(Records supplied)

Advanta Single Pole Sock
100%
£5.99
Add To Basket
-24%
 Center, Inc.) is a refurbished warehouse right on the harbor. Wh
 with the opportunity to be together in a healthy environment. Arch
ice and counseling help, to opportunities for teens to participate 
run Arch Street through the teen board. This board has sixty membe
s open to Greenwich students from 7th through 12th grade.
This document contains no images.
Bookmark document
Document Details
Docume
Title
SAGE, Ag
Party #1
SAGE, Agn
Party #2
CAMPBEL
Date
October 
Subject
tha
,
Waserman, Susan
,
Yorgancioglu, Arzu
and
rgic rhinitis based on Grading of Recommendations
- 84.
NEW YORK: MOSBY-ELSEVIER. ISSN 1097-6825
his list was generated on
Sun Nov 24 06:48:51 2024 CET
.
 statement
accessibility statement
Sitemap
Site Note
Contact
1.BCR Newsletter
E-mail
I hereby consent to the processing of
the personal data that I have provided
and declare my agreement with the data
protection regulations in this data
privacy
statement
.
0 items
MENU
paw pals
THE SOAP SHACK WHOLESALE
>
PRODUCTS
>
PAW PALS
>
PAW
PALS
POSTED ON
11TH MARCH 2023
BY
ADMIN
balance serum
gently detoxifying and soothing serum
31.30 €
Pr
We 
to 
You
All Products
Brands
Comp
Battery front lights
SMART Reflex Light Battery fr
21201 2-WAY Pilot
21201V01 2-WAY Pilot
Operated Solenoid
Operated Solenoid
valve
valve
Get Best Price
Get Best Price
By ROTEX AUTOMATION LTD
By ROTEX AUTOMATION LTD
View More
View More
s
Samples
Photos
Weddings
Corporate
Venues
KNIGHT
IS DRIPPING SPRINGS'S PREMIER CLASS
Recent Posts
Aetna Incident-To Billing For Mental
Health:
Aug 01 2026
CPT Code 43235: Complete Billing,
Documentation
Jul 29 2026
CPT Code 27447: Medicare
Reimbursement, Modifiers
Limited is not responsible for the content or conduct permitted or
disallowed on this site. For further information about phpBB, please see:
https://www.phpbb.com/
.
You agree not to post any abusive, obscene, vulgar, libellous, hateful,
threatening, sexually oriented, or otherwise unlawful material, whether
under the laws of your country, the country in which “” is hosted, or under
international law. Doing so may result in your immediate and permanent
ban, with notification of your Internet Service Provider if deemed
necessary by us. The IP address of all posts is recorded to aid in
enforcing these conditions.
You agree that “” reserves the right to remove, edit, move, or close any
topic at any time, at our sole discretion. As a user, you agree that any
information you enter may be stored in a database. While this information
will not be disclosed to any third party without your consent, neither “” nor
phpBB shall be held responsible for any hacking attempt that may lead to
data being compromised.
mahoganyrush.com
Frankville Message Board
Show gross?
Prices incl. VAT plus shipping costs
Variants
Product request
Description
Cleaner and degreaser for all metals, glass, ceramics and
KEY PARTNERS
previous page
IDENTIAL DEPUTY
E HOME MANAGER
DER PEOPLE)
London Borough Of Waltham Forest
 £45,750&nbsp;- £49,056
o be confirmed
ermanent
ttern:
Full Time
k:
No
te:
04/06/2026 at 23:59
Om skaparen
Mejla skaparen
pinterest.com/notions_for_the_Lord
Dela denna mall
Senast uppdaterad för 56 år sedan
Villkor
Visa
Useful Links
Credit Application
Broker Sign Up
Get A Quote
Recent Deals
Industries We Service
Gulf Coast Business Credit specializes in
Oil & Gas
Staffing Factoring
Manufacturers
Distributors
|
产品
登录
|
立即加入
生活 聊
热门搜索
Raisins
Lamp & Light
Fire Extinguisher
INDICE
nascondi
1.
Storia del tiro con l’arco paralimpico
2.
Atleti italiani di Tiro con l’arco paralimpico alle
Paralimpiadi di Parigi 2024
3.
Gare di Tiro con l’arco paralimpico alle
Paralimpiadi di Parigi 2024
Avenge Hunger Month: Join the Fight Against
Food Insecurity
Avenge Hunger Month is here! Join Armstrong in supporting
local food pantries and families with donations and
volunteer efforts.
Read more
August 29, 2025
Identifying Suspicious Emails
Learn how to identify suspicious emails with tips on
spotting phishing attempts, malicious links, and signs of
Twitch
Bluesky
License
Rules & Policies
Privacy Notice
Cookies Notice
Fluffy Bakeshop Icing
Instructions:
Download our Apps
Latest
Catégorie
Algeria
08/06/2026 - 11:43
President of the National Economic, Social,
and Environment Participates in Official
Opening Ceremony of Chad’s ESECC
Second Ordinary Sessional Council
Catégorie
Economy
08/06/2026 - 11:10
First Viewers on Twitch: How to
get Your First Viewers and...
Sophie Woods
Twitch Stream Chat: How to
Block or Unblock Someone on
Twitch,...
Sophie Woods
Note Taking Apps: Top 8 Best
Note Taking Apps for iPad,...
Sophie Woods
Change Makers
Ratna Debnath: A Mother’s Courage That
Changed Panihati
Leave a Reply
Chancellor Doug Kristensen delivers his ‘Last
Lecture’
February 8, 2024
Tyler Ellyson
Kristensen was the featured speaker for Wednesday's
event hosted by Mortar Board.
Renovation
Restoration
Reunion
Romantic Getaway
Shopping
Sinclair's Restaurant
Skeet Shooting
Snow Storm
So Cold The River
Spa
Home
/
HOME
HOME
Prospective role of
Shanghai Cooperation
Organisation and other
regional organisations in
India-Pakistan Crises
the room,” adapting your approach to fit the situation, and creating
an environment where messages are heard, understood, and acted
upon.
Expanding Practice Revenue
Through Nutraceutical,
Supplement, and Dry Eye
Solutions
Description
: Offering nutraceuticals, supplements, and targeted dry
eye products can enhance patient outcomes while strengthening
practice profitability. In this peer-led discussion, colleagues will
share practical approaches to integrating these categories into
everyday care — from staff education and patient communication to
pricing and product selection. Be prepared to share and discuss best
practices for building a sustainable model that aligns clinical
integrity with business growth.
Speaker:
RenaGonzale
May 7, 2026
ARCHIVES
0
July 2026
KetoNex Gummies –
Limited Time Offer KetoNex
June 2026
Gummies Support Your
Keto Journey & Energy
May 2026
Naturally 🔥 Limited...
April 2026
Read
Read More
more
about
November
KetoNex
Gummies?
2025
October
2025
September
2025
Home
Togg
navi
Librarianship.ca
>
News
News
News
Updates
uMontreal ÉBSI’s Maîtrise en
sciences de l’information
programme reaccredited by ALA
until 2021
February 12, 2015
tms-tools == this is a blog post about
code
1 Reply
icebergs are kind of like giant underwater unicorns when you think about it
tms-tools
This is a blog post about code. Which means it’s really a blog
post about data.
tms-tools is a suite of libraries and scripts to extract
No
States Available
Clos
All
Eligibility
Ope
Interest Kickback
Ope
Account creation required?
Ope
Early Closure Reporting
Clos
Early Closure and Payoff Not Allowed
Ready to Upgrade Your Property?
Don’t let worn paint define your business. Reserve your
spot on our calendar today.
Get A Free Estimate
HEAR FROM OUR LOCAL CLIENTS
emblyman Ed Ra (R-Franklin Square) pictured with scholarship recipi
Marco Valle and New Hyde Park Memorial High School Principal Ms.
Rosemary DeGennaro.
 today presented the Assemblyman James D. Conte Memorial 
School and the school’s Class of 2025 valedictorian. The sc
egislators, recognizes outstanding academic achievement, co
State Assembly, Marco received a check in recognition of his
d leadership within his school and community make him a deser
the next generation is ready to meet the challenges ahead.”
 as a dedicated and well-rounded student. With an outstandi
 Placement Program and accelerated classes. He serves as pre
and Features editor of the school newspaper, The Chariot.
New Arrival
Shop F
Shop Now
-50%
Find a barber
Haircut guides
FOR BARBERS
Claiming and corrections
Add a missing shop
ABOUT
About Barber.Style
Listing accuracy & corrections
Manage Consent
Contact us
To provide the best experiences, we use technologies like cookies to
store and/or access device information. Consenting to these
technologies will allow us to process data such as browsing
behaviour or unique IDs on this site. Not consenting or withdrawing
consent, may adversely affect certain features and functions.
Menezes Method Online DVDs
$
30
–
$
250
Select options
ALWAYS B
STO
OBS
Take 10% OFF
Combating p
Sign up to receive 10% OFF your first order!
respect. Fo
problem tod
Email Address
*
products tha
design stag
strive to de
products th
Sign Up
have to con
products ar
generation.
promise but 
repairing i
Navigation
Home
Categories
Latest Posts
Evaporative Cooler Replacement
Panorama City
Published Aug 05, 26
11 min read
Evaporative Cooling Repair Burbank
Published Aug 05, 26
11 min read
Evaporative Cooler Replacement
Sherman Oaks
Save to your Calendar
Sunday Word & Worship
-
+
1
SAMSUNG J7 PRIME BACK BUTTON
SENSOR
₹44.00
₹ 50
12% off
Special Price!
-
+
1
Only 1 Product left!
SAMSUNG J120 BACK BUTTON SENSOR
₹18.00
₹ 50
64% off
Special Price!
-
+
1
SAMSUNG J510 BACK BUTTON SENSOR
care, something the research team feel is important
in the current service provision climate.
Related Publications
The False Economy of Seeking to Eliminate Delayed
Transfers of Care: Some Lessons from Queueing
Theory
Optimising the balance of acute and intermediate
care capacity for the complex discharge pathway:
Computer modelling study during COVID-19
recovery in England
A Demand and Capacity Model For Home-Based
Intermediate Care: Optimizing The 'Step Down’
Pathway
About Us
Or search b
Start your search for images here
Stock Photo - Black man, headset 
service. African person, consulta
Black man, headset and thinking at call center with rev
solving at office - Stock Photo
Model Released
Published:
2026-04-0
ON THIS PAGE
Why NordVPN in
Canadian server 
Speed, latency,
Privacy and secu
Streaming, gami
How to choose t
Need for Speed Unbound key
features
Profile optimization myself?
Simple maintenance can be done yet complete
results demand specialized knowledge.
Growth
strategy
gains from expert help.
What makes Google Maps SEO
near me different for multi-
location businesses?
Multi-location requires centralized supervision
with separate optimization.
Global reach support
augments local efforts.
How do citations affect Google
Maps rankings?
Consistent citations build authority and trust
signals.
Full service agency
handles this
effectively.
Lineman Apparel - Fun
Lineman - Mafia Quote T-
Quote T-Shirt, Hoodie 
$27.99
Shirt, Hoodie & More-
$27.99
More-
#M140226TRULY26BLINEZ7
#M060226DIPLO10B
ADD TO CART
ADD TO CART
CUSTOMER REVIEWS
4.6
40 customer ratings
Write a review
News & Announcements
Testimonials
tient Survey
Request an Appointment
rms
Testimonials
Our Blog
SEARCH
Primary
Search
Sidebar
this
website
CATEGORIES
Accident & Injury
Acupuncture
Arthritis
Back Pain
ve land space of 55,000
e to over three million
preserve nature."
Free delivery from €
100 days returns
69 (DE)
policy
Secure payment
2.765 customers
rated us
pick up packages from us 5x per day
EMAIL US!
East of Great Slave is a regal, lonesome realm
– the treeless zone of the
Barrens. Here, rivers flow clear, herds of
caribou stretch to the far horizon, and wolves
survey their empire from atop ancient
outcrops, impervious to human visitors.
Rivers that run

(End Records supplied)

Please give back the records exactly as written, beginning at the first line and including the line that holds "s open to Greenwich" as the last.

> [Your response]:
Advanta Single Pole Sock
100%
£5.99
Add To Basket
-24%
 Center, Inc.) is a refurbished warehouse right on the harbor. Wh
 with the opportunity to be together in a healthy environment. Arch
ice and counseling help, to opportunities for teens to participate 
run Arch Street through the teen board. This board has sixty membe
s open to Greenwich students from 7th through 12th grade.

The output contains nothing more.